Henry lui avait appris à jouer au basket dans le terrain de jeu situé près de l’immeuble où ils vivaient — lui-même situé dans une banlieue bétonnée à l’horizon de laquelle se dressaient les tours de Manhattan et où les allocations chômage régnaient sans partage. Eddie était beaucoup plus petit qu’Henry, de huit ans son aîné, mais il était aussi beaucoup plus rapide. Il semblait être né pour jouer au basket ; dès qu’il posait le pied sur le terrain craquelé, dès qu’il avait le ballon en main, les passes les plus magiques semblaient jaillir de ses extrémités nerveuses. Il était plus rapide, mais cela ne comptait pas pour grand-chose.
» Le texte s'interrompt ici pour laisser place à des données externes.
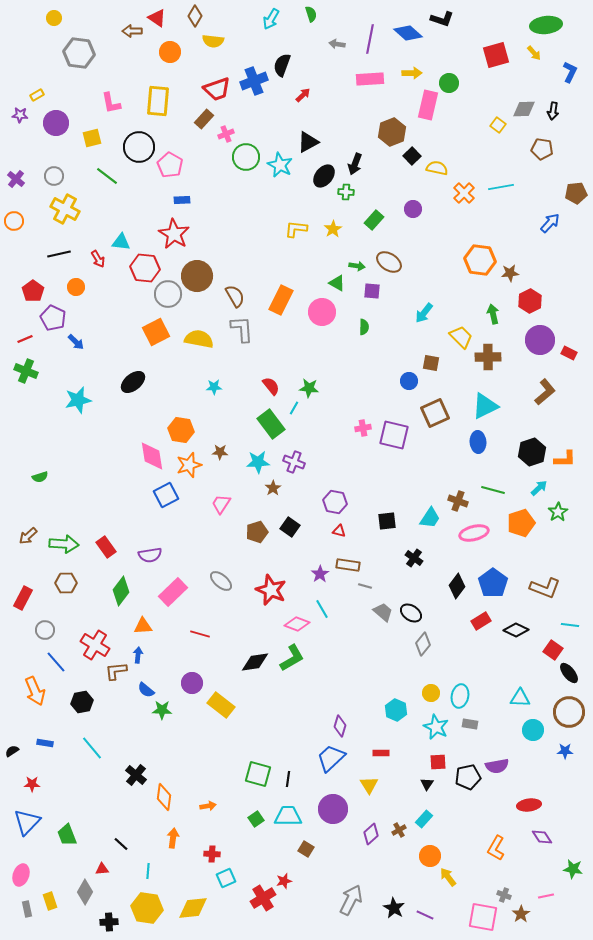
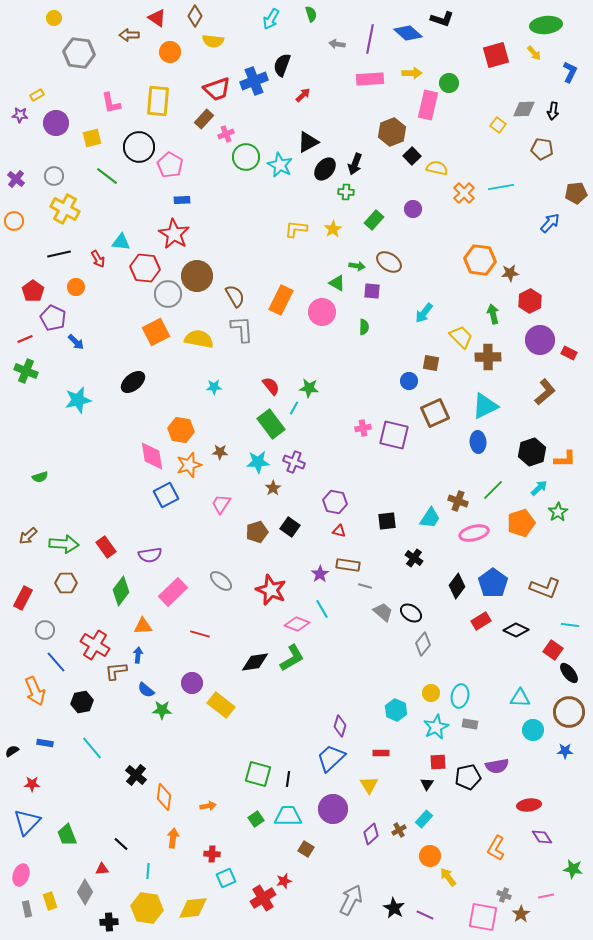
brown arrow at (132, 31): moved 3 px left, 4 px down
black ellipse at (324, 176): moved 1 px right, 7 px up
green line at (493, 490): rotated 60 degrees counterclockwise
cyan star at (436, 727): rotated 20 degrees clockwise
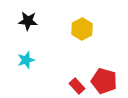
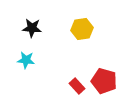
black star: moved 4 px right, 7 px down
yellow hexagon: rotated 20 degrees clockwise
cyan star: rotated 24 degrees clockwise
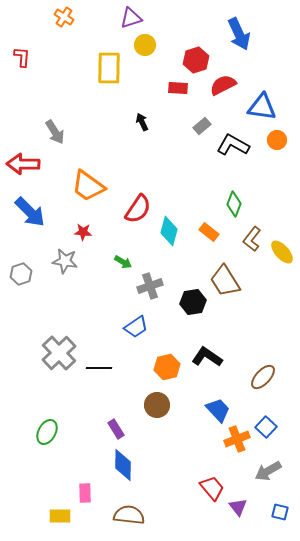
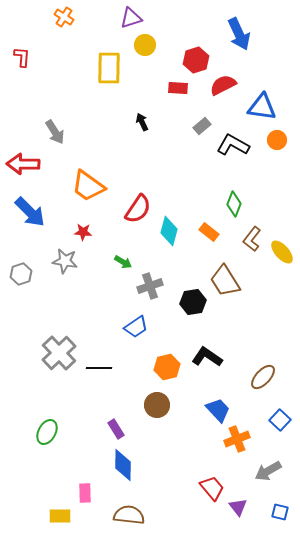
blue square at (266, 427): moved 14 px right, 7 px up
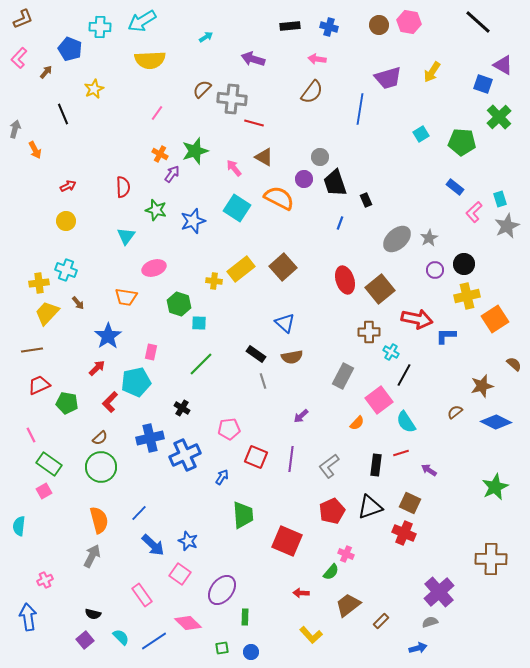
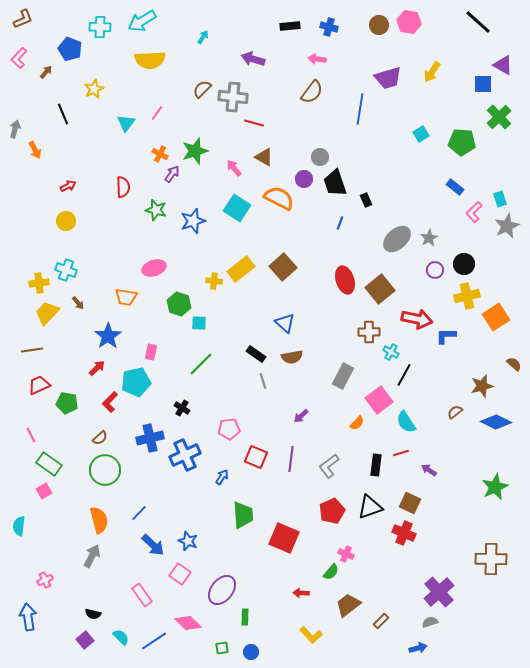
cyan arrow at (206, 37): moved 3 px left; rotated 24 degrees counterclockwise
blue square at (483, 84): rotated 18 degrees counterclockwise
gray cross at (232, 99): moved 1 px right, 2 px up
cyan triangle at (126, 236): moved 113 px up
orange square at (495, 319): moved 1 px right, 2 px up
green circle at (101, 467): moved 4 px right, 3 px down
red square at (287, 541): moved 3 px left, 3 px up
Voilà ce qui comptait : il était meilleur qu’Henry. S’il ne l’avait pas déduit du résultat de leurs petites séances d’entraînement, les regards furibonds d’Henry et les petites tapes amicales dont il le gratifiait sur le chemin du retour auraient suffi à lui ouvrir les yeux. Ces petites tapes amicales étaient soi-disant des plaisanteries — « Tu as bronché… deux tapes ! », s’exclamait Henry, et ensuite paf-paf ! deux petits coups dans le biceps —, mais Eddie ne les trouvait pas drôles. Elles ressemblaient davantage à des mises en garde. C’était la façon qu’avait Henry de lui dire : T’as intérêt à ce que je n’aie pas l’air d’un con à côté de toi quand tu joues au basket, frérot ; t’as intérêt à te rappeler que je Fais Gaffe à Toi.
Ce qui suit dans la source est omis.